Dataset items
************

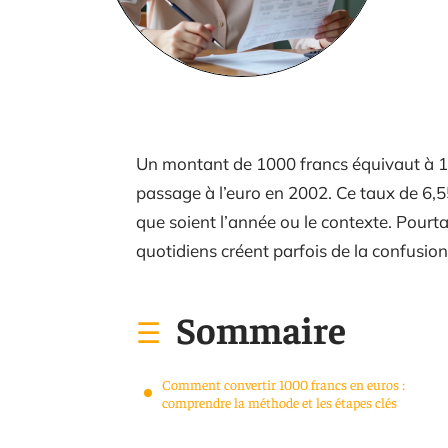
Un montant de 1000 francs équivaut à 152,
passage à l’euro en 2002. Ce taux de 6,5
que soient l’année ou le contexte. Pourt
quotidiens créent parfois de la confusion
Sommaire
Comment convertir 1000 francs en euros :
comprendre la méthode et les étapes clés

************

= Task directions =
Which of the lines above hold the string "francs"? Pick each of them out.

= Written solution =
Un montant de 1000 francs équivaut à 152,
Comment convertir 1000 francs en euros :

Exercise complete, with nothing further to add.